Kelaparan Landa Gaza, UNICEF: Bukan Krisis Pangan Tapi Blokade

Warga di Gaza berebut makanan - (foto by Anadolu)

CELEBESMEDIA.ID, Makassar — Krisis kelaparan yang melanda Jalur Gaza bukan disebabkan oleh kelangkaan makanan, melainkan karena terhambatnya distribusi bantuan kemanusiaan. Hal tersebut ditegaskan Direktur Eksekutif UNICEF, Catherine Russell.

“Anak-anak telah berbulan-bulan hidup tanpa makanan yang cukup,” ungkap Russell. Kita menyaksikan situasi mengerikan di mana anak-anak berada di ambang kelaparan dan akhirnya meninggal karena kelaparan," ucapnya,  dikutip dari ANTARA, Senin (25/8).

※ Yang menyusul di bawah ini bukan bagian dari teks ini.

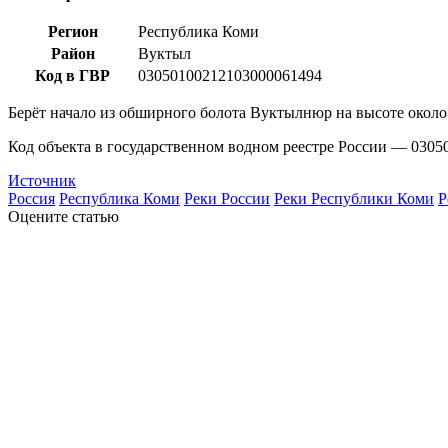
Регион
Республика Коми
Район
Вуктыл
Код в ГВР
03050100212103000061494
Берёт начало из обширного болота Вуктылнюр на высоте окол
Код объекта в государственном водном реестре России — 0305
Источник
Россия
Республика Коми
Реки России
Реки Республики Коми
Р
Оцените статью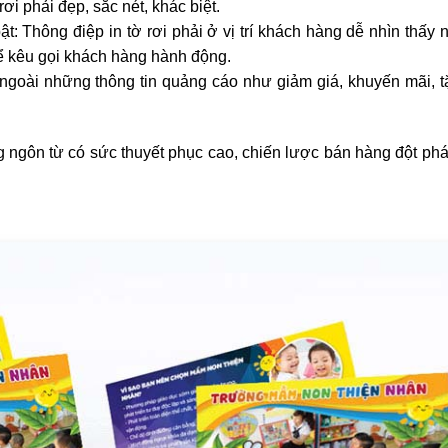
ơi phải đẹp, sắc nét, khác biệt.
t: Thông điệp in tờ rơi phải ở vị trí khách hàng dễ nhìn thấy 
 kêu gọi khách hàng hành động.
: ngoài những thông tin quảng cáo như giảm giá, khuyến mãi, 
 ngôn từ có sức thuyết phục cao, chiến lược bán hàng đột ph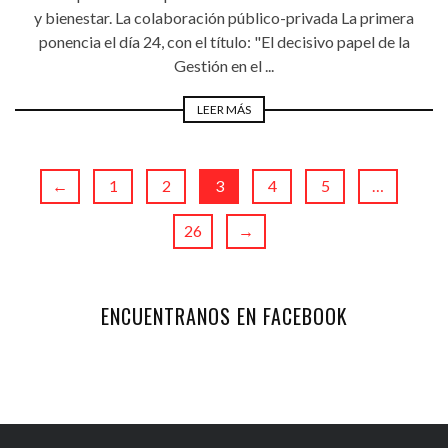
y bienestar. La colaboración público-privada La primera
ponencia el día 24, con el título: "El decisivo papel de la
Gestión en el ...
LEER MÁS
←
1
2
3
4
5
…
26
→
ENCUENTRANOS EN FACEBOOK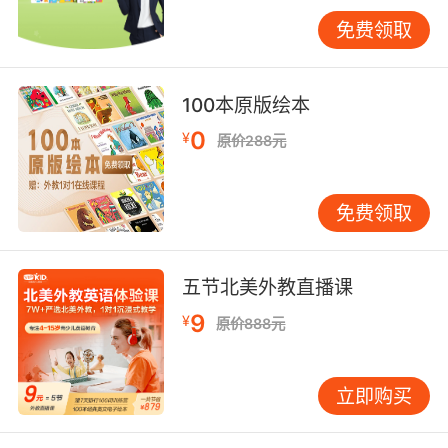
大力度的优惠活动，此时使用优惠券购买课程，
免费领取
能节省更多费用。另一方面，结合自身学习目标
和需求选择合适的课程。如果学员只是想提高日
常口语能力，可以选择基础的口语课程套餐；如
100本原版绘本
果有出国留学或商务交流的需求，则可以选择更
0
¥
原价288元
高级别的课程。同时，充分利用优惠券与其他福
利叠加的机会。比如，VIPKID有时会推出赠送课
时、学习资料等活动，学员可以在使用优惠券的
免费领取
基础上，参与这些活动，进一步提升学习的性价
比。
五节北美外教直播课
四、常见问题解答
9
¥
在使用优惠券的过程中，学员可能会遇到一些问
原价888元
题。例如，优惠券无法正常使用。这可能是由于
网络问题、输入错误等原因导致的。此时，学员
立即购买
可以尝试刷新页面、重新输入优惠券代码，或者
联系VIPKID的客服人员寻求帮助。另外，有些学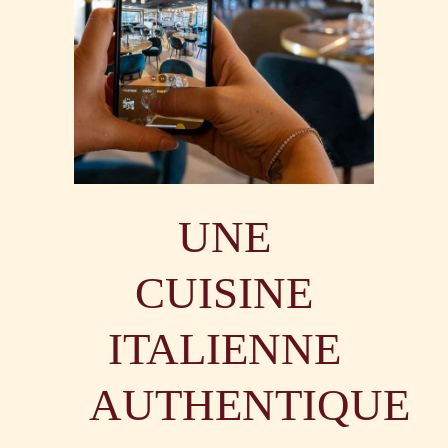
UNE
CUISINE
ITALIENNE
AUTHENTIQUE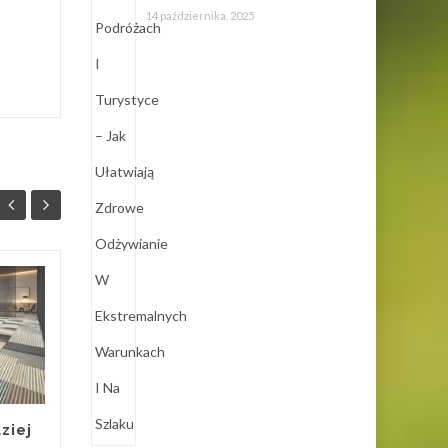
14 października, 2025
Bezpieczeństwo
06
12
pracy z
MAR
podnośnikami
LUT
kolejowymi:
standardy i
procedury
ziej
Bezpieczna praca z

Menurut Russell, makanan sebenarnya tersedia di sekitar wilayah Gaza. Namun, akses distribusi yang sangat terbatas membuat bantuan tak bisa menjangkau warga yang membutuhkan.

“Ini bukan karena badai atau kekeringan. Ini terjadi karena kami tidak bisa menyalurkan cukup bantuan kepada anak-anak itu,” ujarnya menambahkan.

Russell juga menanggapi pernyataan pemerintah Israel yang membantah adanya krisis kelaparan. Ia menegaskan bahwa data yang dikumpulkan PBB bukan sekadar opini, melainkan berdasarkan metodologi ilmiah yang diterapkan oleh tim ahli independen.

Klasifikasi Tahap Kerawanan Pangan Terpadu (IPC), yang mengonfirmasi bahwa Gaza utara telah memasuki fase kelaparan, menggunakan indikator ketat termasuk tingkat kekurangan pangan, gizi buruk, dan angka kematian.

“Kita tahu anak-anak meninggal, bukan? Saya lelah dengan perdebatan apakah informasi yang kami sampaikan benar atau tidak,” tegas Russell.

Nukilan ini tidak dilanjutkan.